Pamphlets are not the answer. Empathy is not the answer, at least not entirely. Talking about Bandura's phobia exposure therapy experiments is definitely not the answer. Not if you're in a room full of veterans, and you value your facial bone integrity, anyway. PTSD is not a phobia. The guys that quake and tremble in the heat of battle are usually the newbies, not the salty, 100%-disabled-for-PTSD-but-didn't-take-VA-benefits-so-he-could-deploy-with-his-brothers-one-more-time warrior. That comparison doesn't fit except to sound smart. And simply sounding smart won't get us any closer to the answer.
The answer is finding the answer.
Schneider, Gruman, and Coutts discuss a similar scenario, at least as I see it, regarding how cancer patients reported feeling when assisted by non-cancer patients.

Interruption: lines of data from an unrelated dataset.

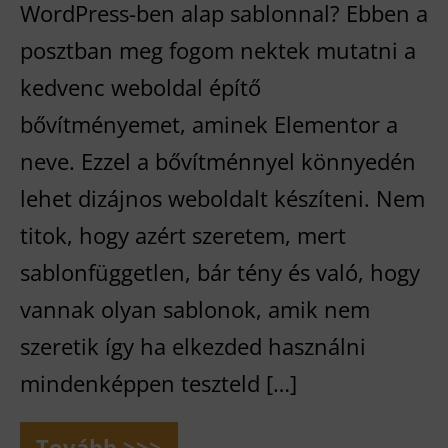
WordPress-ben alap sablonnal? Ebben a
posztban meg fogom nektek mutatni a
kedvenc weboldal építő
bővítményemet, aminek Elementor a
neve. Ezzel a bővítménnyel könnyedén
lehet dizájnos weboldalt készíteni. Nem
titok, hogy azért szeretem, mert
sablonfüggetlen, bár tény és való, hogy
vannak olyan sablonok, amik nem
szeretik így ha elkezded használni
mindenképpen teszteld […]
Tovább >>>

"For example, people without cancer believed that they should try to 'cheer up' cancer patients, whereas cancer patients themselves said that this kind of unrelenting optimism was more disturbing than helpful. People without cancer also believed that cancer patients would be better off not discussing their illness, whereas cancer patients reported wantin to discuss worries and concerns about their illness… From the perspective of cancer patients, minimization of the problem, empty reassurances, and forced cheerfulness were unhelpful behaviors, as was misplaced empathy… to provide effective support to someone with a… disease, it is important not to make assumptions about what will be helpful but rather to find out what will be the most beneficial from the patient's own perspective" (Schneider et al, 2012).
I think that's really what gets me worked up about people talking about 'helping veterans understand PTSD-' no one ever seems to be interested in asking us what we need, or what would be helpful to us. The real trouble with helping, it seems, it that pesky part about actually, you know, helping.
Millions of dollars get funneled into research groups, charities, universities, and more, to the end of helping cure all kinds of diseases throughout the world. Every year, veterans get to watch as there's another 'run for the cure' of something or another. Cancer runs, AIDS runs, multiple sclerosis, cerebral palsy, cystic fibrosis, and other runs to come up with research money. All these things happening to get the public on board to funding science to help these patients, and yet on PTSD, the National Institute of Health has managed to conclude that "support from family and friends can be an important part of therapy" (NIH, n.d.). There are no huge events. No fun runs. Just a faceless procession of every 7th person walking by you in a subway tunnel who mumbles a halfhearted, monotone recitation purporting to thank you for your service.
If you want to stage an intervention to help combat the cruel chains of combat stress, it doesn't start with giving vets pamphlets, or explaining to them that they too, can find it on the world wide web; some of us may not have degrees, but we're all mostly good at using the internet. All the mandatory PTSD training we have to do on the computer every month is good practice. We aren't drones waiting for the benevolence of someone coming to us and saying "it's okay, there's no stigma anymore!" Things simply aren't that easy.
If you want your intervention, you'll need to generate more national interest than an occasional CNN piece. You'll need an army of supporters, a massive infrastructure, and enough money to run for public office. You'll need scientists, researchers, campaigners and lobbyists, and you'll need to create more massive, positive image media spectacles than the Susan G. Komen foundation creates negative ones. You'll need to do this because PTSD is every bit as elusive to effectively treat as cancer, or any of the other diseases listed above. The intervention, where social psychology can really be applied, must take place on a large scale.
Because good intentions, empty reassurances, and pamphlets just aren't going to work anymore.
Schneider, F., Gruman, J., Coutts, F. (2012). Applied Social Psychology. 2nd Ed. Thousand Oaks, Sage.